Azerbaijan elite ran $2.9 bln slush fund: Reports
LONDON - Agence France-Presse
Azerbaijan’s ruling elite ran a secret 2.5 billion euro ($2.9 billion) slush fund to pay off European politicians and launder money, according to an investigation by a group of European newspapers published on Sept. 5.The fund operated for two years from 2012 to 2014 through bank accounts of four shell companies registered in Britain, according to the investigation by papers including The Guardian and France’s Le Monde and published by the Organized Crime and Corruption Reporting Project.
Nicknamed the “Azerbaijan Laundromat,” the origin of the fund is unclear “but there is ample evidence of its connection to the family of President Ilham Aliyev”, the report said.
The authorities in Azerbaijan could not be reached for comment on Sept. 5.
The Guardian said some of the money went to politicians and journalists as part of a “caviar diplomacy” lobbying effort to deflect criticism at a time when the energy-rich former Soviet state was being accused of arresting rights activists and journalists and of vote-rigging.
“This intensive lobbying operation was so successful that Council of Europe members voted against a 2013 report critical of Azerbaijan,” the British newspaper said.
Banking records leaked to Danish newspaper Berlingske which sparked the investigation show multiple payments to several former members of the Council’s parliamentary assembly, The Guardian said.
The Council of Europe, Europe’s top rights watchdog, is investigating alleged corruption over the vote, the BBC has reported.
One of Europe’s leading banks, Denmark’s Danske Bank, processed the payments via its Estonia office.
“At the time our systems and procedures in Estonia were insufficient to ensure that we could not be used for money laundering.
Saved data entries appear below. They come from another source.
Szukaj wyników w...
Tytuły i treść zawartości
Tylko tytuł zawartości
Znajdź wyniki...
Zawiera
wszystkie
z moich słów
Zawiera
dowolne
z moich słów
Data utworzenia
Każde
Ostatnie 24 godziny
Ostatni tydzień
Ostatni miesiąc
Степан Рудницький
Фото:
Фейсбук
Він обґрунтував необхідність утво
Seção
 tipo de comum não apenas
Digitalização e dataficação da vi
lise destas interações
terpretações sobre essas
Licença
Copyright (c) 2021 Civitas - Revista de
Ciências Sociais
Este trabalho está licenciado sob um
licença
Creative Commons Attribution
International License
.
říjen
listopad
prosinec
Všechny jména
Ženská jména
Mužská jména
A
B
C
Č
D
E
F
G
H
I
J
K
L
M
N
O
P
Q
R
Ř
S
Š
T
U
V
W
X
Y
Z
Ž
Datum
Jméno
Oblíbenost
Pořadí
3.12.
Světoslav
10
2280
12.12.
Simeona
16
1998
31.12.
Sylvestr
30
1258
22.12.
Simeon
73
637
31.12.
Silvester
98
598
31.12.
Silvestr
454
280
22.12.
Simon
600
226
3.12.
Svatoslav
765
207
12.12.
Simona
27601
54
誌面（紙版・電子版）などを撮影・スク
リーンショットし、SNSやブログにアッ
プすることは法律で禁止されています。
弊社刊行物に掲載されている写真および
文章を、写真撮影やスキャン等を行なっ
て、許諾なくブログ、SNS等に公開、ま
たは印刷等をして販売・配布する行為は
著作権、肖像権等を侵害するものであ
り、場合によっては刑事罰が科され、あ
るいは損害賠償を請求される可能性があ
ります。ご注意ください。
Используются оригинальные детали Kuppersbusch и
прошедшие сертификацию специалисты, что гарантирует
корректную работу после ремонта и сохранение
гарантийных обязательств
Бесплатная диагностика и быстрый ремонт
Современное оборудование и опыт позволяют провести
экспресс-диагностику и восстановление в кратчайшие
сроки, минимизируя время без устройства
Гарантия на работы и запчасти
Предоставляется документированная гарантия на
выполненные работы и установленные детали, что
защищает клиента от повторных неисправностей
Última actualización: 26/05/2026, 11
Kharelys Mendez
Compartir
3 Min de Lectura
We have taken the measures necessary to remedy this,” Danske Bank said in March following reports of possible money laundering involving transactions by its Estonian branch in 2011-14, according to the Guardian.
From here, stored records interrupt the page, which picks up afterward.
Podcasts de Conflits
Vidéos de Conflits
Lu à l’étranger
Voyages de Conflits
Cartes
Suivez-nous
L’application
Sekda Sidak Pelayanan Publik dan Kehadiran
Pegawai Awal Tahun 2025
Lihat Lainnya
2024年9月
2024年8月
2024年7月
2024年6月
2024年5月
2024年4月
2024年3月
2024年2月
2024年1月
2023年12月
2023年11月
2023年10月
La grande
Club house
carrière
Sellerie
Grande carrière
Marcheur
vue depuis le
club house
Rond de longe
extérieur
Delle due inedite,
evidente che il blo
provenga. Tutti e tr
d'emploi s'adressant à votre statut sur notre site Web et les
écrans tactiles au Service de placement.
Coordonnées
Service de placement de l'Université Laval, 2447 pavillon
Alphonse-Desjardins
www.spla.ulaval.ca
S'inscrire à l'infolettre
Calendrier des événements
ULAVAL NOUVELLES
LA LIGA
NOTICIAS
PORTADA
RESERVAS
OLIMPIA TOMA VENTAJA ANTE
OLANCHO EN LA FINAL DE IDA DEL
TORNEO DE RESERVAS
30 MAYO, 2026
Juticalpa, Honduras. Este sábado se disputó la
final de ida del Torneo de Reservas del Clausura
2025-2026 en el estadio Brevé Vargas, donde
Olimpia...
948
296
It said it had terminated relationships with a number of customers.
“We do not want in any way to be used for money laundering or other criminal activity.”
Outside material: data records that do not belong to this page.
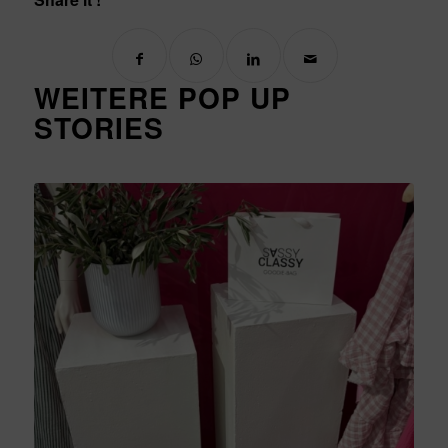
WEITERE POP UP
STORIES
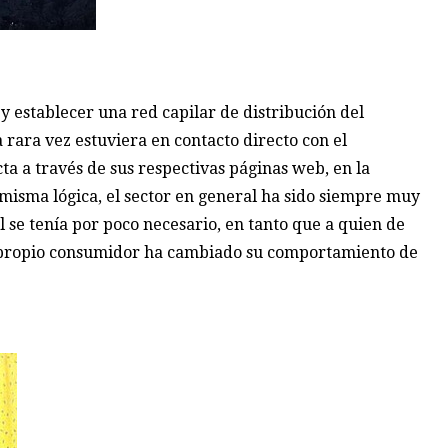
 establecer una red capilar de distribución del
 rara vez estuviera en contacto directo con el
ta a través de sus respectivas páginas web, en la
a misma lógica, el sector en general ha sido siempre muy
l se tenía por poco necesario, en tanto que a quien de
el propio consumidor ha cambiado su comportamiento de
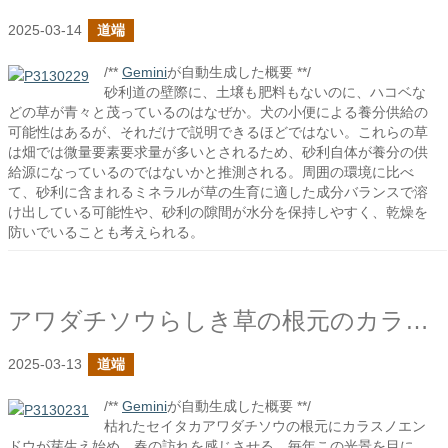
2025-03-14
道端
/**
Gemini
が自動生成した概要 **/
砂利道の壁際に、土壌も肥料もないのに、ハコベな
どの草が青々と茂っているのはなぜか。犬の小便による養分供給の
可能性はあるが、それだけで説明できるほどではない。これらの草
は畑では微量要素要求量が多いとされるため、砂利自体が養分の供
給源になっているのではないかと推測される。周囲の環境に比べ
て、砂利に含まれるミネラルが草の生育に適した成分バランスで溶
け出している可能性や、砂利の隙間が水分を保持しやすく、乾燥を
防いでいることも考えられる。
アワダチソウらしき草の根元のカラスノエンドウたち2025
2025-03-13
道端
/**
Gemini
が自動生成した概要 **/
枯れたセイタカアワダチソウの根元にカラスノエン
ドウが芽生え始め、春の訪れを感じさせる。毎年この光景を目に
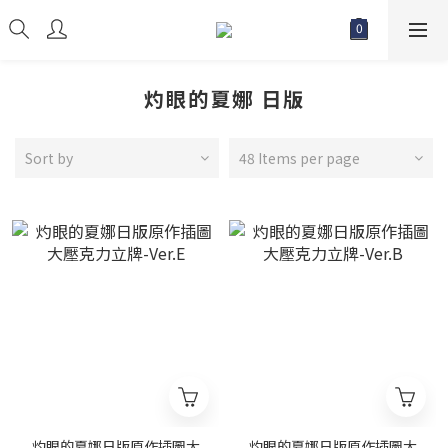
灼眼的夏娜 日版
Sort by
48 Items per page
灼眼的夏娜日版原作插圖大
灼眼的夏娜日版原作插圖大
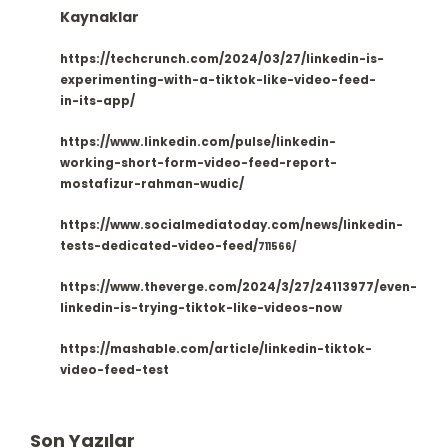
Kaynaklar
https://techcrunch.com/2024/03/27/linkedin-is-
experimenting-with-a-tiktok-like-video-feed-
in-its-app/
https://www.linkedin.com/pulse/linkedin-
working-short-form-video-feed-report-
mostafizur-rahman-wudic/
https://www.socialmediatoday.com/news/linkedin-
tests-dedicated-video-feed/
711566/
https://www.theverge.com/2024/3/27/24113977/even-
linkedin-is-trying-tiktok-like-videos-now
https://mashable.com/article/linkedin-tiktok-
video-feed-test
Son Yazılar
The four British-registered firms used in the operation have been dissolved, The Guardian said.
The authorities in oil-rich Azerbaijan have faced strong international criticism over claims they routinely harass and jail Aliyev’s opponents on trumped up charges. Officials deny this.
Azerbaijan ranked 162 out of 180 countries in the 2017 World Press Freedom Index released by Reporters Without Borders.
Aliyev took over in 2003 after the death of his father Heydar Aliyev, a former KGB officer and communist-era leader who had ruled Azerbaijan with an iron fist since 1993.